The Rate Limiter Worked in Staging and Failed in Production: Identity, Replicas, and Shared Counters

One of my favorite engineering stories is when the code is technically correct and operationally wrong.

This gateway has one of those stories hiding in plain sight.

In src/app.js, the service uses express-rate-limit before apiKeyAuth. That means almost every request is subject to a single global limiter unless the key is whitelisted. It is simple, easy to add, and absolutely good enough to stop accidental overload in a small deployment.

It is also not the policy the product actually wants.

The mismatch

The business identity in this system is the API key. But because the limiter runs before auth, the effective identity is the default one used by the middleware, which is basically the client IP.

That seems minor until you think about what the product probably wants to enforce:

quotas per customer
different limits per plan
fair usage across a fleet of clients behind shared IPs
consistent budgets across multiple gateway replicas

The current limiter solves none of those exactly.

This is what makes it such a good lesson. The code is not broken. The architecture is misaligned with the real control point.

Why this happens so often

Rate limiting is one of those features teams add under pressure. You need something fast, you need abuse protection, and the middleware makes it trivial to get started. So you put the limiter near the top of the stack and move on.

But order matters.

Middleware placement decides what identity data exists when enforcement runs. If auth has not happened yet, then you cannot rate-limit by authenticated business identity. You can only rate-limit by what you know at that point: IP, connection, or some raw header value you have not validated.

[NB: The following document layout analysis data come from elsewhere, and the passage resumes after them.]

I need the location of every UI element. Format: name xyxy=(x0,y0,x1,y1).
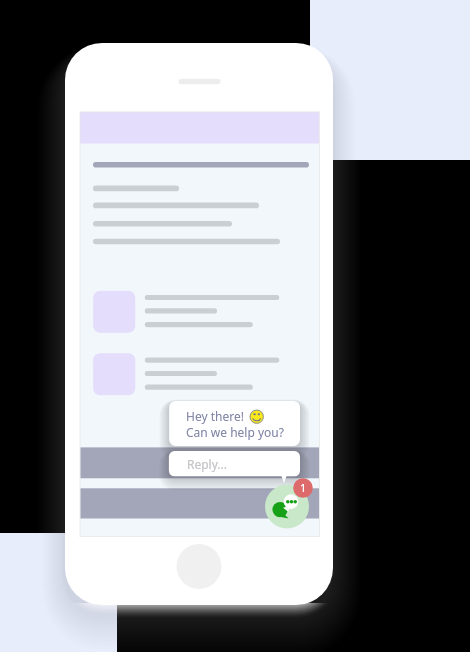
button[interactable]: Section bar 2 xyxy=(81,488,320,518)
staticText: Hey there! xyxy=(186,408,244,424)
button[interactable]: Reply... xyxy=(169,451,300,476)
button[interactable]: Hey there! xyxy=(169,401,300,446)
button[interactable]: List item 1 xyxy=(81,285,320,339)
staticText: Can we help you? xyxy=(186,424,284,440)
staticText: Reply... xyxy=(187,456,227,472)
button[interactable]: List item 2 xyxy=(81,348,320,402)
staticText: 1 xyxy=(300,480,307,495)
button[interactable]: Open chat xyxy=(265,484,309,528)
button[interactable]: Section bar 1 xyxy=(81,447,320,478)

This repo even documents the gap in README.md, which I love. That is exactly the kind of honest operational documentation mature teams should keep.

The scaling problem is separate and just as important

Even if the limiter were keyed correctly, in-memory counters do not scale across replicas. With multiple gateway instances, your effective quota becomes roughly the sum of the per-instance limits unless you share state.

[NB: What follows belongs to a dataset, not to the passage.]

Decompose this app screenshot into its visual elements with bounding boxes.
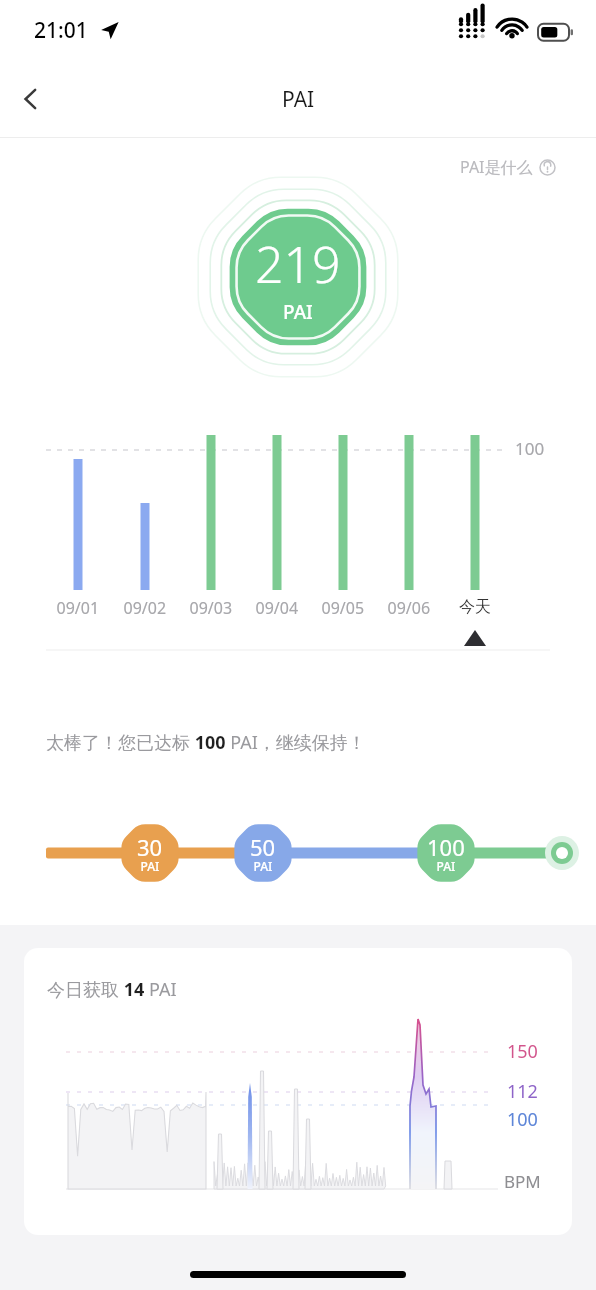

The repo already includes rate-limit-redis as a dependency, but it is not wired into the running middleware. That is not a failure. It is evidence of an architecture in transition: from local protection to product-grade quota enforcement.

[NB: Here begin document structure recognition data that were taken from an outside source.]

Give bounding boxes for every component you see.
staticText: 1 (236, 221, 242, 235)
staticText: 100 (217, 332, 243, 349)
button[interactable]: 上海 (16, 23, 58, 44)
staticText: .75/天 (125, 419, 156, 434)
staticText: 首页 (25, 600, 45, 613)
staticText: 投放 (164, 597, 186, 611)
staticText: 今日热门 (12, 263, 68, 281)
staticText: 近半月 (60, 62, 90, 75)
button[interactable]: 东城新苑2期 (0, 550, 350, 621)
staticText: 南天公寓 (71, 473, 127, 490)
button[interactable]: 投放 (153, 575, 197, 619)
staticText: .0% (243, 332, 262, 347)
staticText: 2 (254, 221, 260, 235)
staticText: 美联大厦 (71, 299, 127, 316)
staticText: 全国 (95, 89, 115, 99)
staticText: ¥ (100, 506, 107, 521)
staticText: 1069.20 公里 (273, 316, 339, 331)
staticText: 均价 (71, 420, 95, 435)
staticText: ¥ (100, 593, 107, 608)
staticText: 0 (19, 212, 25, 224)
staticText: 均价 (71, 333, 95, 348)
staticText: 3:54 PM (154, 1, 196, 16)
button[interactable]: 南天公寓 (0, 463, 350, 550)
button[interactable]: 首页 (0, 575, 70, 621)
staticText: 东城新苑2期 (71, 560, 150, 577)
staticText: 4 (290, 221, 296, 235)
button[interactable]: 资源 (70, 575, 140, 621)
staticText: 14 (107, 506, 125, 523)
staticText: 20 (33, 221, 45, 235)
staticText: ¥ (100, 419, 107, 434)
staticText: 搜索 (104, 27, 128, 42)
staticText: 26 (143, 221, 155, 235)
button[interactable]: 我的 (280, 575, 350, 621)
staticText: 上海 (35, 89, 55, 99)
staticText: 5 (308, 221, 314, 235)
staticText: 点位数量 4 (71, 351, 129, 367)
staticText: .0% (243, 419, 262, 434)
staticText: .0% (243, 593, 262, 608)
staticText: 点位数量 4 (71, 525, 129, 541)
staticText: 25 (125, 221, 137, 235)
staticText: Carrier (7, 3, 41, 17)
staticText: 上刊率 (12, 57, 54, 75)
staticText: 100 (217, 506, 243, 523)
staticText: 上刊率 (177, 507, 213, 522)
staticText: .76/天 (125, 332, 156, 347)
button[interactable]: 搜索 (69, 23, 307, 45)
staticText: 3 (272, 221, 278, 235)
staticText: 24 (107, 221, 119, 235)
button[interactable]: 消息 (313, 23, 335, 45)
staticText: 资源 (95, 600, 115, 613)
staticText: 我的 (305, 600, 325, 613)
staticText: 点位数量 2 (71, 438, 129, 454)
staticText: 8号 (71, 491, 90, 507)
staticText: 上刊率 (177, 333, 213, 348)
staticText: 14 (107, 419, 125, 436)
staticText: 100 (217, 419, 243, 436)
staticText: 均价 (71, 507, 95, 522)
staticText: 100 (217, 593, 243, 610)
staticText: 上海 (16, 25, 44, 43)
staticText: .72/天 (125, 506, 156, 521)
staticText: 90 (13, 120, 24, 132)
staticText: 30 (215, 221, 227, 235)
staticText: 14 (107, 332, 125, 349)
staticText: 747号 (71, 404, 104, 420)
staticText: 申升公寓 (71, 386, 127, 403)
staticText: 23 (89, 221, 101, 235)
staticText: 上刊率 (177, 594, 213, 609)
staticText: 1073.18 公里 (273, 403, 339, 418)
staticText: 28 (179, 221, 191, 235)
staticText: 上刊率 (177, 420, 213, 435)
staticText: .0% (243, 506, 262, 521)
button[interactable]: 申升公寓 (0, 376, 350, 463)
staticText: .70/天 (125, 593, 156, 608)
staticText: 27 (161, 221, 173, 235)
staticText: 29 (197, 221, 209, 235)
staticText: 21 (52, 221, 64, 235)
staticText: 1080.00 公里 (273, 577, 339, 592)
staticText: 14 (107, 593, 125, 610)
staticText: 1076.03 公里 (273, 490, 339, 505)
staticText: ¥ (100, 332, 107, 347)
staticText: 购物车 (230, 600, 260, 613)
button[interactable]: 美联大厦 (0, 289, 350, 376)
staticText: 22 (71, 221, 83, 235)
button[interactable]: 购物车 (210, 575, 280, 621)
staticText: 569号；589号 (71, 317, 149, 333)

Those transitions are where most systems spend their lives.

What I would change

I would split rate limiting into two layers.

First, I would keep a relatively loose pre-auth limiter keyed by IP to defend against brute-force abuse and credential stuffing patterns.

Second, I would move the stricter quota limiter after apiKeyAuth and key it on validated API keys. In a multi-instance deployment, I would back that limiter with Redis so every replica shares the same counters.

That gets you a cleaner separation of concerns:

pre-auth protection for unknown callers
post-auth quotas for real customers
one identity model for business policy

Why this is a great blog topic

This is the kind of issue senior engineers recognize immediately because it sits at the boundary between code and operations. The middleware works. The bug is in the model.

A lot of production systems have these hidden mismatches:

caching keyed on transport details instead of business intent
auth checks that happen after expensive work
retries that amplify failure
quotas enforced at the wrong trust boundary

They are hard to spot because everything still “works” until scale or abuse teaches you otherwise.

The lesson

Rate limiting is not just an HTTP concern. It is an identity concern and a distributed systems concern.

If you enforce it before you know who the caller is, you get the wrong policy. If you enforce it without shared state, you get the wrong economics. And if you do both, you can still pass staging while failing the product reality of production.

That is why this code is interesting. It captures the exact moment many systems hit: the point where a protective middleware feature has to become a real platform policy.